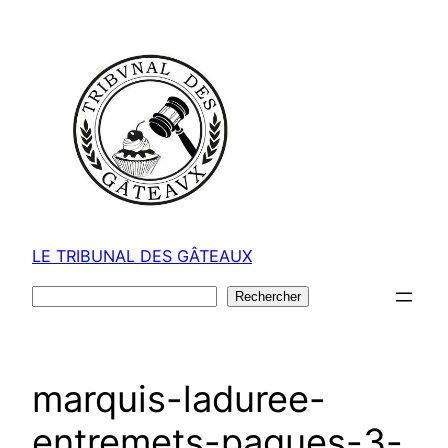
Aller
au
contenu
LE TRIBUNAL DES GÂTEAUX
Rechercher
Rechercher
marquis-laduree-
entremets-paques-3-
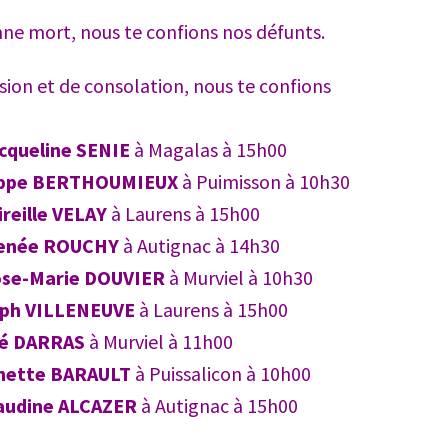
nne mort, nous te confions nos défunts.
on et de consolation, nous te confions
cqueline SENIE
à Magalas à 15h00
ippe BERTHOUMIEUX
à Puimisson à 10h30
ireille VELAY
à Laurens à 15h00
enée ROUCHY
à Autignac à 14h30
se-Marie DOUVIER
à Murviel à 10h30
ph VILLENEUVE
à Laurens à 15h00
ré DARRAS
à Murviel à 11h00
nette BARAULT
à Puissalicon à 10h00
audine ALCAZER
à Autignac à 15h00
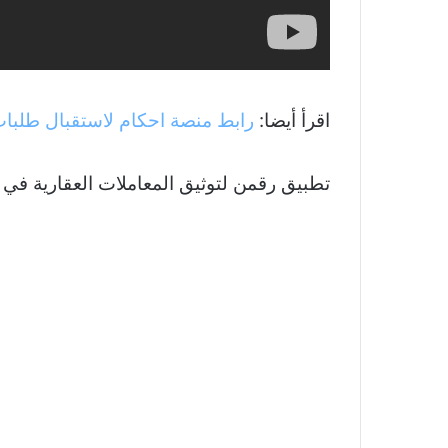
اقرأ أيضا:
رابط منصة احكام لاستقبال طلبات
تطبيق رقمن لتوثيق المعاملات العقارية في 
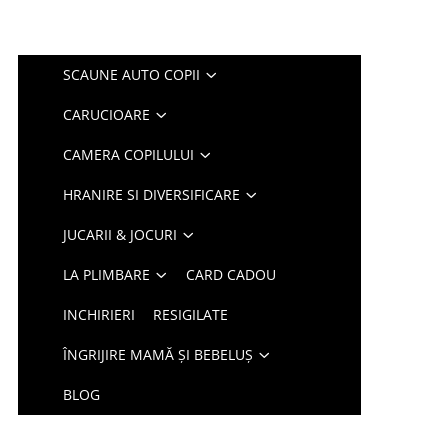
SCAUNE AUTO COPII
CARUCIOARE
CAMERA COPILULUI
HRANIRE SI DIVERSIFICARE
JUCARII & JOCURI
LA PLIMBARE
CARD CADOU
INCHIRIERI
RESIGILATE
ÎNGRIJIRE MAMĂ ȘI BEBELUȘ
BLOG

- [PROBLEM DESCRIPTION]:
Would you tally the lines above that include "Autignac" and reply with only the total?

- [EXERCISE RESULT]:
2